Material provided below:

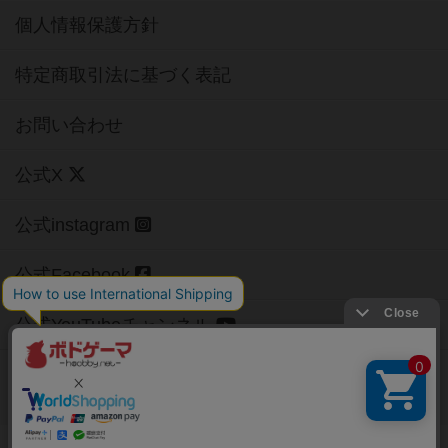
個人情報保護方針
特定商取引法に基づく表記
お問い合わせ
公式X
公式instagram
公式Facebook
公式YouTubeチャンネル
Copyright (c)
【ボドゲーマ】ボードゲームの総合情報サイト
All rights reserved.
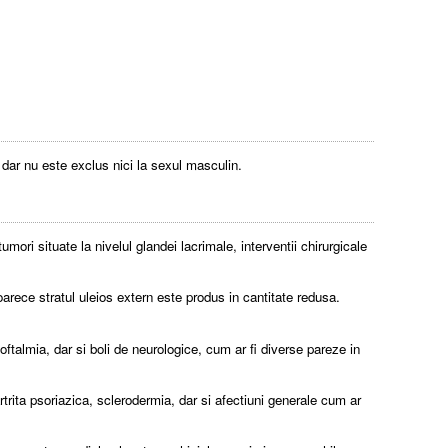
 dar nu este exclus nici la sexul masculin.
umori situate la nivelul glandei lacrimale, interventii chirurgicale
oarece stratul uleios extern este produs in cantitate redusa.
oftalmia, dar si boli de neurologice, cum ar fi diverse pareze in
rtrita psoriazica, sclerodermia, dar si afectiuni generale cum ar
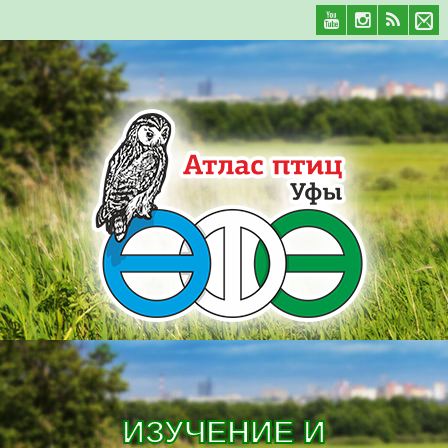
ИЗУЧЕНИЕ И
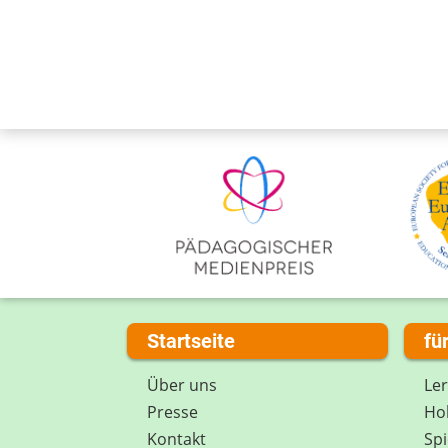
Startseite
fü
Über uns
Le
Presse
Hob
Kontakt
Spi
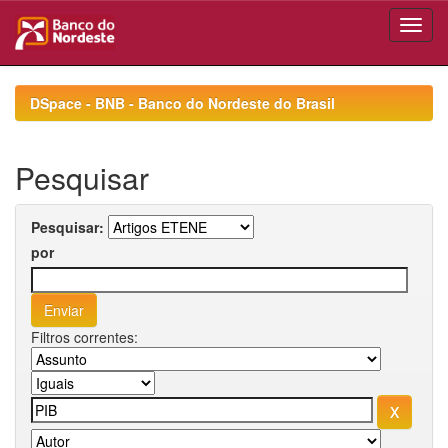
Skip
navigation
DSpace - BNB - Banco do Nordeste do Brasil
Pesquisar
Pesquisar:
por
Filtros correntes:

End of Material provided.

• _Exercise prompt_:
All the lines above should be reproduced exactly, and none of the pictures.

• _Result_:
個人情報保護方針
特定商取引法に基づく表記
お問い合わせ
公式X
公式instagram
公式Facebook
公式YouTubeチャンネル
Copyright (c)
【ボドゲーマ】ボードゲームの総合情報サイト
All rights reserved.
 dar nu este exclus nici la sexul masculin.
umori situate la nivelul glandei lacrimale, interventii chirurgicale
oarece stratul uleios extern este produs in cantitate redusa.
oftalmia, dar si boli de neurologice, cum ar fi diverse pareze in
rtrita psoriazica, sclerodermia, dar si afectiuni generale cum ar
ИЗУЧЕНИЕ И
Startseite
fü
Über uns
Le
Presse
Hob
Kontakt
Spi
Skip
navigation
DSpace - BNB - Banco do Nordeste do Brasil
Pesquisar
Pesquisar:
por
Filtros correntes:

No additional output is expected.